→ **What the task requires**: Where the line containing "compañía en el arco mediterráneo." appears below, start there and repeat each line exactly to the end. Leave the pictures out.

→ **Material for this task**:

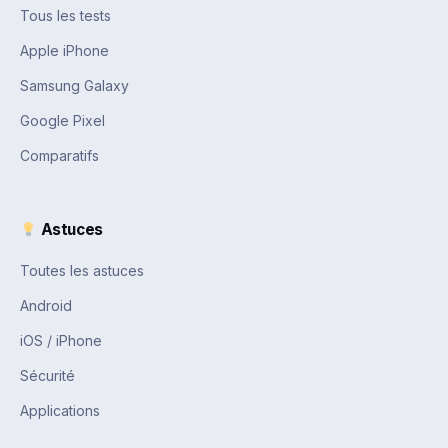
Tous les tests
Apple iPhone
Samsung Galaxy
Google Pixel
Comparatifs
Astuces
Toutes les astuces
Android
iOS / iPhone
Sécurité
Applications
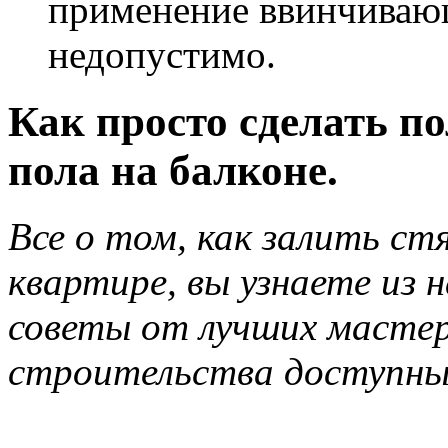
применение ввинчиваю
недопустимо.
Как просто сделать п
пола на балконе.
Все о том, как залить ст
квартире, вы узнаете из 
советы от лучших мастер
строительства доступны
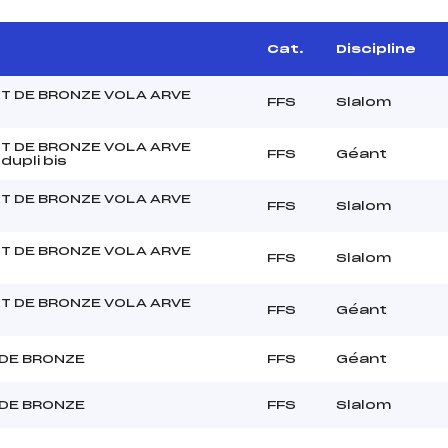
e
Cat.
Discipline
T DE BRONZE VOLA ARVE
FFS
Slalom
T DE BRONZE VOLA ARVE
FFS
Géant
dupli bis
T DE BRONZE VOLA ARVE
FFS
Slalom
T DE BRONZE VOLA ARVE
FFS
Slalom
T DE BRONZE VOLA ARVE
FFS
Géant
DE BRONZE
FFS
Géant
DE BRONZE
FFS
Slalom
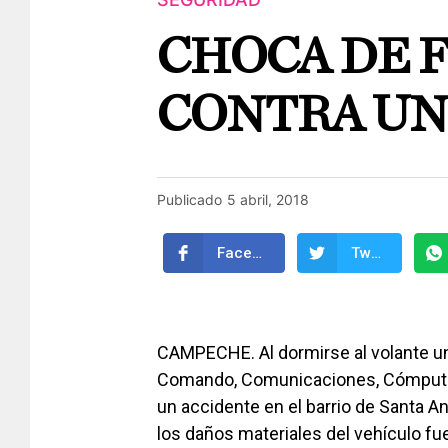
CHOCA DE 
CONTRA UN
Publicado
5 abril, 2018
Facebook
Twitter
CAMPECHE. Al dormirse al volante u
Comando, Comunicaciones, Cómputo 
un accidente en el barrio de Santa An
los daños materiales del vehículo fu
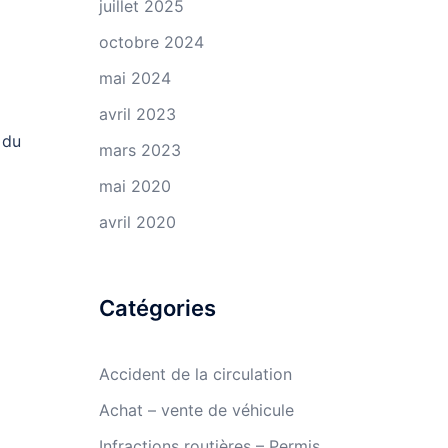
juillet 2025
octobre 2024
mai 2024
avril 2023
 du
mars 2023
mai 2020
avril 2020
Catégories
Accident de la circulation
Achat – vente de véhicule
Infractions routières – Permis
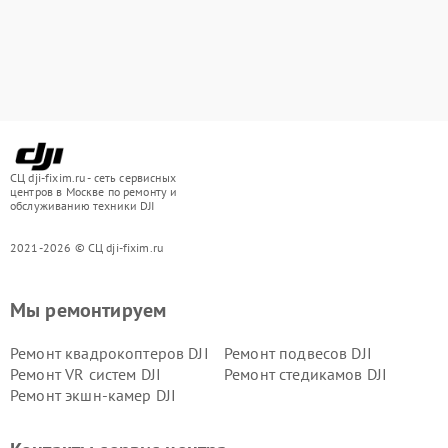
СЦ dji-fixim.ru - сеть сервисных
центров в Москве по ремонту и
обслуживанию техники DJI
2021-2026 © СЦ dji-fixim.ru
Мы ремонтируем
Ремонт квадрокоптеров DJI
Ремонт подвесов DJI
Ремонт VR систем DJI
Ремонт стедикамов DJI
Ремонт экшн-камер DJI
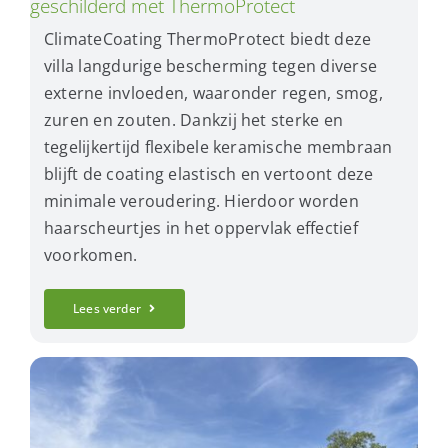
geschilderd met ThermoProtect
ClimateCoating ThermoProtect biedt deze
villa langdurige bescherming tegen diverse
externe invloeden, waaronder regen, smog,
zuren en zouten. Dankzij het sterke en
tegelijkertijd flexibele keramische membraan
blijft de coating elastisch en vertoont deze
minimale veroudering. Hierdoor worden
haarscheurtjes in het oppervlak effectief
voorkomen.
Lees verder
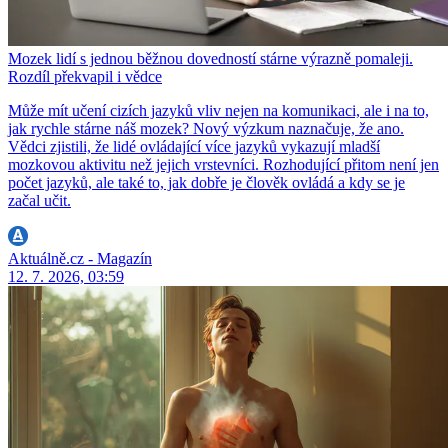
Mozek lidí s jednou běžnou dovedností stárne výrazně pomaleji.
Rozdíl překvapil i vědce
Může mít učení cizích jazyků vliv nejen na komunikaci, ale i na to,
jak rychle stárne náš mozek? Nový výzkum naznačuje, že ano.
Vědci zjistili, že lidé ovládající více jazyků vykazují mladší
mozkovou aktivitu než jejich vrstevníci. Rozhodující přitom není jen
počet jazyků, ale také to, jak dobře je člověk ovládá a kdy se je
začal učit.
Aktuálně.cz - Magazín
12. 7. 2026, 03:59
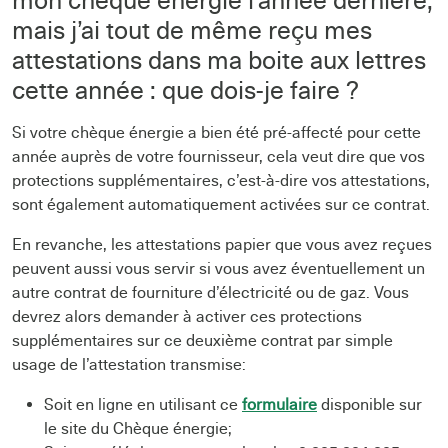
mon chèque énergie l’année dernière,
mais j’ai tout de même reçu mes
attestations dans ma boite aux lettres
cette année : que dois-je faire ?
Si votre chèque énergie a bien été pré-affecté pour cette
année auprès de votre fournisseur, cela veut dire que vos
protections supplémentaires, c’est-à-dire vos attestations,
sont également automatiquement activées sur ce contrat.
En revanche, les attestations papier que vous avez reçues
peuvent aussi vous servir si vous avez éventuellement un
autre contrat de fourniture d’électricité ou de gaz. Vous
devrez alors demander à activer ces protections
supplémentaires sur ce deuxième contrat par simple
usage de l’attestation transmise:
Soit en ligne en utilisant ce
formulaire
disponible sur
le site du Chèque énergie;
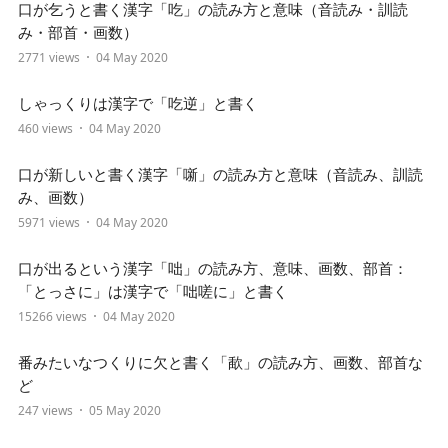
口が乞うと書く漢字「吃」の読み方と意味（音読み・訓読
み・部首・画数）
2771 views
04 May 2020
しゃっくりは漢字で「吃逆」と書く
460 views
04 May 2020
口が新しいと書く漢字「噺」の読み方と意味（音読み、訓読
み、画数）
5971 views
04 May 2020
口が出るという漢字「咄」の読み方、意味、画数、部首：
「とっさに」は漢字で「咄嗟に」と書く
15266 views
04 May 2020
番みたいなつくりに欠と書く「歃」の読み方、画数、部首な
ど
247 views
05 May 2020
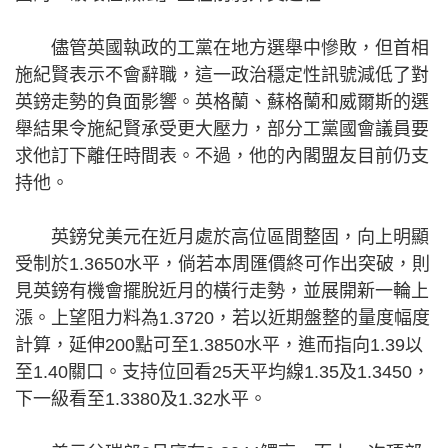
儘管英國執政的工黨在地方選舉中慘敗，但首相
施紀賢表示不會辭職，這一政治穩定性訊號減低了對
英鎊走勢的負面影響。英格蘭、蘇格蘭和威爾斯的選
舉結果令施紀賢承受更大壓力，部分工黨國會議員要
求他訂下離任時間表。不過，他的內閣盟友目前仍支
持他。
英鎊兌美元在近月處於高位區間整固，向上明顯
受制於1.3650水平，倘若本周匯價終可作出突破，則
見英鎊有機會擺脫近月的橫行走勢，並展開新一輪上
漲。上望阻力料為1.3720，若以近期盤整的量度幅度
計算，延伸200點可至1.3850水平，進而指向1.39以
至1.40關口。支持位回看25天平均線1.35及1.3450，
下一級看至1.3380及1.32水平。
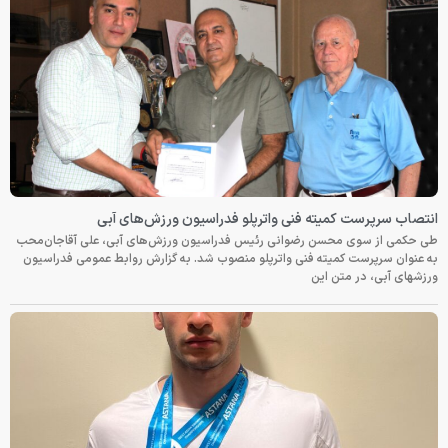
انتصاب سرپرست کمیته فنی واترپلو فدراسیون ورزش‌های آبی
طی حکمی از سوی محسن رضوانی رئیس فدراسیون ورزش‌های آبی، علی آقاجان‌محب
به عنوان سرپرست کمیته فنی واترپلو منصوب شد. به گزارش روابط عمومی فدراسیون
ورزشهای آبی، در متن این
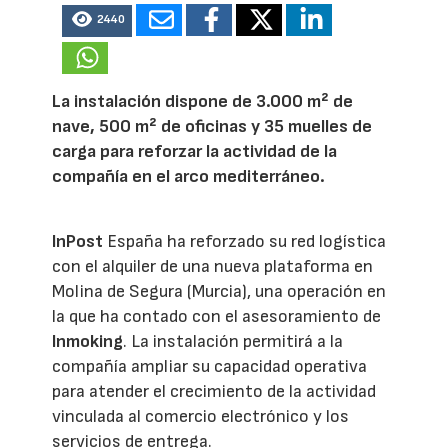
2440
La instalación dispone de 3.000 m² de
nave, 500 m² de oficinas y 35 muelles de
carga para reforzar la actividad de la
compañía en el arco mediterráneo.
InPost
España ha reforzado su red logística
con el alquiler de una nueva plataforma en
Molina de Segura (Murcia), una operación en
la que ha contado con el asesoramiento de
Inmoking
. La instalación permitirá a la
compañía ampliar su capacidad operativa
para atender el crecimiento de la actividad
vinculada al comercio electrónico y los
servicios de entrega.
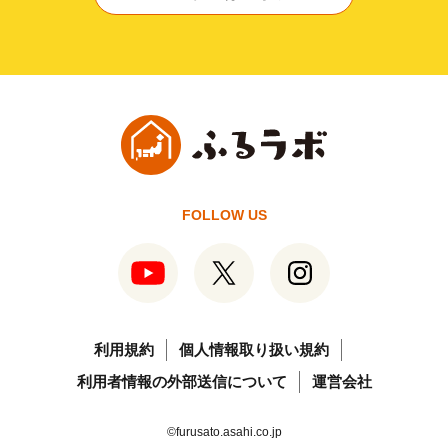
FOLLOW US
利用規約
個人情報取り扱い規約
利用者情報の外部送信について
運営会社
©furusato.asahi.co.jp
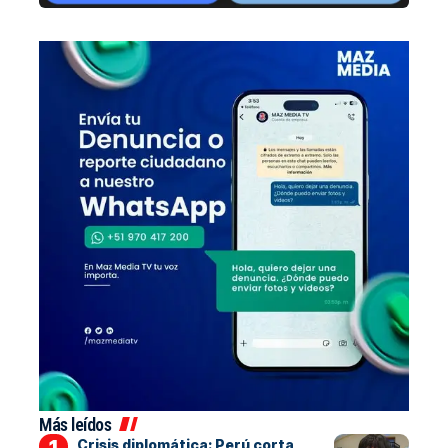
Más leídos
Crisis diplomática: Perú corta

→ **Response for this exercise**:
compañía en el arco mediterráneo.
InPost
España ha reforzado su red logística
con el alquiler de una nueva plataforma en
Molina de Segura (Murcia), una operación en
la que ha contado con el asesoramiento de
Inmoking
. La instalación permitirá a la
compañía ampliar su capacidad operativa
para atender el crecimiento de la actividad
vinculada al comercio electrónico y los
servicios de entrega.
FOLLOW US
利用規約
個人情報取り扱い規約
利用者情報の外部送信について
運営会社
©furusato.asahi.co.jp
Más leídos
Crisis diplomática: Perú corta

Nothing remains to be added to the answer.